_Try it_: Scan the listing below. Report each line that includes "community".

_Input for this task_:

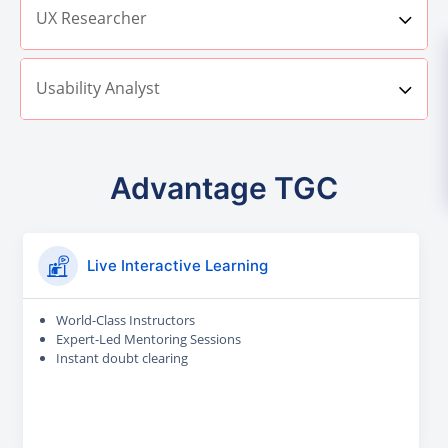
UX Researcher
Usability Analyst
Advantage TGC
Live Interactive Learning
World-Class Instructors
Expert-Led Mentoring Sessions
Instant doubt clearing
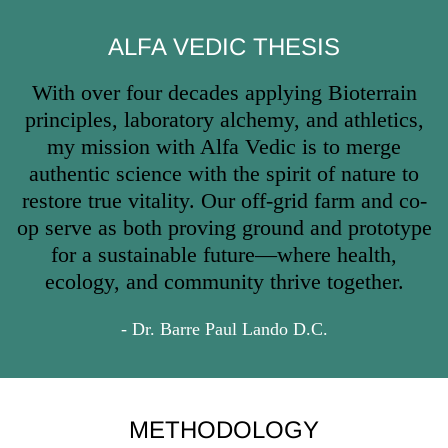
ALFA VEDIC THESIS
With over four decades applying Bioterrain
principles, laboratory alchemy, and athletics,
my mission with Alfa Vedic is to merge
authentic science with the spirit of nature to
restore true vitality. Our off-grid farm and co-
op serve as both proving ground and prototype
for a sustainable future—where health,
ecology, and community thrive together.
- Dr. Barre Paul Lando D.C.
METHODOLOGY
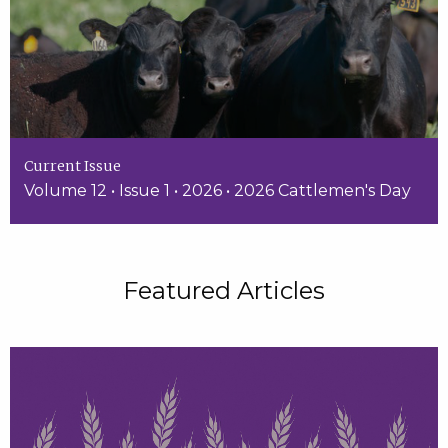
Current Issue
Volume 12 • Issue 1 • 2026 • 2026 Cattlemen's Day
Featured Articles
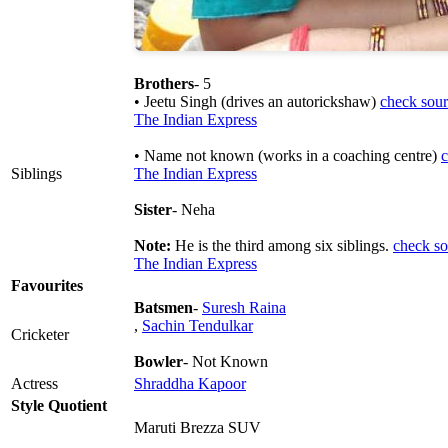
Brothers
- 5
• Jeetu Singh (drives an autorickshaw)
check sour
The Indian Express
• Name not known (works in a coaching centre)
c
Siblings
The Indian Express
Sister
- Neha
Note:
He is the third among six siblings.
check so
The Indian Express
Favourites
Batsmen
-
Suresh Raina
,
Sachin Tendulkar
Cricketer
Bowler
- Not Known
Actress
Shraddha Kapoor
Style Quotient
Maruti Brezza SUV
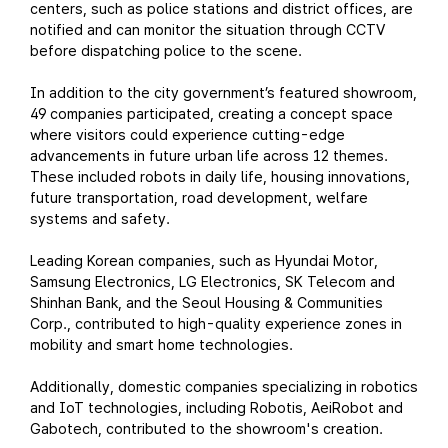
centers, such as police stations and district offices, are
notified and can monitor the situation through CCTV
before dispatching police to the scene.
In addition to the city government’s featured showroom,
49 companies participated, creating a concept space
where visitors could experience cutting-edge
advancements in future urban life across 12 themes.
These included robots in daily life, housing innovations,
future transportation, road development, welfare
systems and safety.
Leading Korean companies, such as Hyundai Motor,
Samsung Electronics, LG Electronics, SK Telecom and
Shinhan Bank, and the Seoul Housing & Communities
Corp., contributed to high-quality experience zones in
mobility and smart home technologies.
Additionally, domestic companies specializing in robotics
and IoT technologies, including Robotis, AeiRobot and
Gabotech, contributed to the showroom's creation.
--
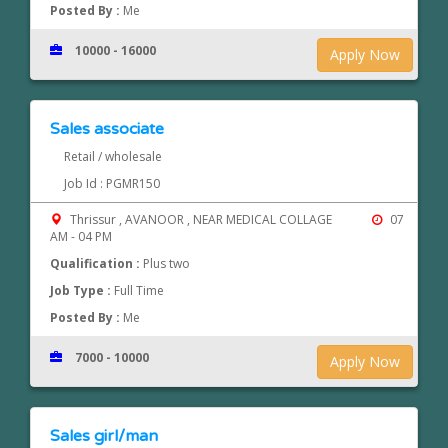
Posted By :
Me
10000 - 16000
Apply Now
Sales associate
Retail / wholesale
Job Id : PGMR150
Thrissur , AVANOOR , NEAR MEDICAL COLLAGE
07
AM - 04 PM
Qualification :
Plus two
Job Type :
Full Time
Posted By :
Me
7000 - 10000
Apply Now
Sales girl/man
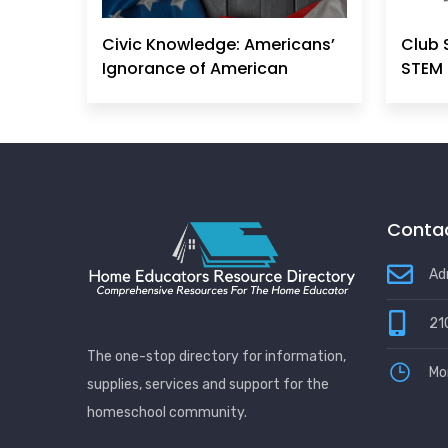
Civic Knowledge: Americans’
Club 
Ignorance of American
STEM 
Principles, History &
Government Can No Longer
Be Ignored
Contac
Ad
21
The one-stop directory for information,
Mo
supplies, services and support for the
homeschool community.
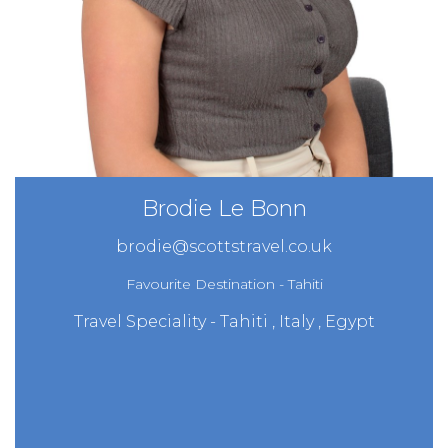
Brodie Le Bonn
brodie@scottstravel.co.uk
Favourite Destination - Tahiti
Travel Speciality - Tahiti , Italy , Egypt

_Output below_:
ecology, and community thrive together.
homeschool community.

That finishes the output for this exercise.